Systèmes d’égouts vulnérables
Pour tenter de limiter au maximum les quantités de polluants déversées dans la nature, « les stations d’épuration, notamment les plus anciennes, sont constamment modernisées », assure Gail Krantzberg, professeure d’ingénierie et de politique publique à l’Université McMaster, en Ontario.
Mais face à l’augmentation constante de la population, les stations d’épuration existantes ne seront pas suffisantes : « Ça va couter des millions de dollars pour réussir à mettre au point des procédés de traitement supplémentaires. »
La question des eaux usées préoccupe d’autant plus la communauté scientifique que les systèmes d’égouts sont vulnérables aux inondations et aux tempêtes, dont l’intensité et la fréquence augmentent à cause du réchauffement climatique.
Gail Krantzberg explique que dans de nombreuses villes autour du lac Ontario, les eaux usées se mélangent avec l’eau de pluie dans une seule canalisation, avant d’être traitées puis rejetées dans l’environnement.
Conséquence, en cas de forte pluie, les égouts débordent et des millions de litres d’eau non traitée vont directement dans les cours d’eau et le lac.
« Ces débordements risquent d’arriver de plus en plus souvent et peuvent mettre en danger la population. Des refoulements d’eaux usées peuvent causer des dommages aux habitations, et des bactéries peuvent contaminer l’eau potable », souligne Gail Krantzberg.
La pollution plastique inquiète également de plus en plus scientifiques et écologistes. On estime que 10 000 tonnes de déchets plastiques pénètrent dans les Grands Lacs chaque année.
Mer de plastique
« Le lac Ontario est le plus touché à cause de sa proximité avec de grands centres urbains. On y trouve principalement des microplastiques, d’une taille inférieure à 5 millimètres », précise Melissa De Young, directrice des politiques et des programmes à l’organisation environnementalePollution Probe.
« Comme les microplastiques mettent très longtemps à se décomposer, leur concentration ne cesse d’augmenter. Les effets sont potentiellement désastreux. Il y a une limite à la pollution que l’écosystème peut absorber », ajoute Rochelle Byrne, directrice générale de l’association écologiste A Greener Future.
Alors que le lac Ontario est une source d’eau potable pour plus de 9 millions de personnes des deux côtés de la frontière, tous les acteurs interrogés insistent sur l’urgence de rétablir le lien entre les habitants et le lac.
« Dans le passé, on a concentré une grande partie des terrains industriels en bordure de lac, ce qui a physiquement déconnecté les communautés du bord de l’eau.
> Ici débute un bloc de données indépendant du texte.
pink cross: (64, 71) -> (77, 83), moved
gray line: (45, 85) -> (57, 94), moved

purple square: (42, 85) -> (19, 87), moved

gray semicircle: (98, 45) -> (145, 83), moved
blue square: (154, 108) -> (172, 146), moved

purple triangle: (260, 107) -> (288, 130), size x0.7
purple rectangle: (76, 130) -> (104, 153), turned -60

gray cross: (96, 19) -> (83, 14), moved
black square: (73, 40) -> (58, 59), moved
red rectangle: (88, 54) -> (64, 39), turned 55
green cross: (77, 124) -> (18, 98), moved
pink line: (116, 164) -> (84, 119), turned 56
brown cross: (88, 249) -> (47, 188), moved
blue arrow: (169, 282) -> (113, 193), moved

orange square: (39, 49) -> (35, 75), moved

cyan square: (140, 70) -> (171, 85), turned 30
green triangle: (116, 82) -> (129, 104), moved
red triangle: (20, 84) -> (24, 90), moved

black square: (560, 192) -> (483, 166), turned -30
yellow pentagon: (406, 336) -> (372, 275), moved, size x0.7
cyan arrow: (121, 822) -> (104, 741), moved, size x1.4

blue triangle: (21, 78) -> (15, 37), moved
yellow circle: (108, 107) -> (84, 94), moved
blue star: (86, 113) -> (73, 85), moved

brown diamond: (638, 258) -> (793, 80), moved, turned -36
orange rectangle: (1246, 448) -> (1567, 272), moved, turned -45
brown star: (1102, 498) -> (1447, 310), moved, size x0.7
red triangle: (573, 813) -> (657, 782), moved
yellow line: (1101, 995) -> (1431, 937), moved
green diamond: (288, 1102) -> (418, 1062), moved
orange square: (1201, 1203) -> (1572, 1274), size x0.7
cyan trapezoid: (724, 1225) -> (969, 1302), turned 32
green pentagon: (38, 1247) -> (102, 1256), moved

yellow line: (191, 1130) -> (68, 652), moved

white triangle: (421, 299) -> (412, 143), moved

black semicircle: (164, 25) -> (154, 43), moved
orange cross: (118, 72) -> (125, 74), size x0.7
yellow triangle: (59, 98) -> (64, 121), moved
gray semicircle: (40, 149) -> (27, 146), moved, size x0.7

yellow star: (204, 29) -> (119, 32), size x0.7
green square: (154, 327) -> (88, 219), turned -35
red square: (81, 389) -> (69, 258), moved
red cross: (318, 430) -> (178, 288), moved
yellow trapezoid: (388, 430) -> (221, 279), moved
Loin des yeux, loin du cœur », philosophe Gregary Ford, directeur des programmes relatifs à l’eau de l’organisation environnementale Swim, Drink, Fish.
« Les gens ne savent pas d’où vient l’eau du robinet et où part ce qu’ils versent dans leurs éviers et leurs douches. Il faut attendre une crise pour qu’ils commencent à s’y intéresser », concède Paul Sibley.
Rochelle Byrne abonde dans le même sens : « Une grande partie de la pollution reste sous l’eau, loin des regards ».
Elle se veut cependant optimiste. « Une lente prise de conscience émerge », avance la militante.
L’association Swim, Drink, Fish y travaille en créant de nouveaux lieux de baignade, ou en mettant sur pied des centres communautaires de surveillance de la qualité de l’eau.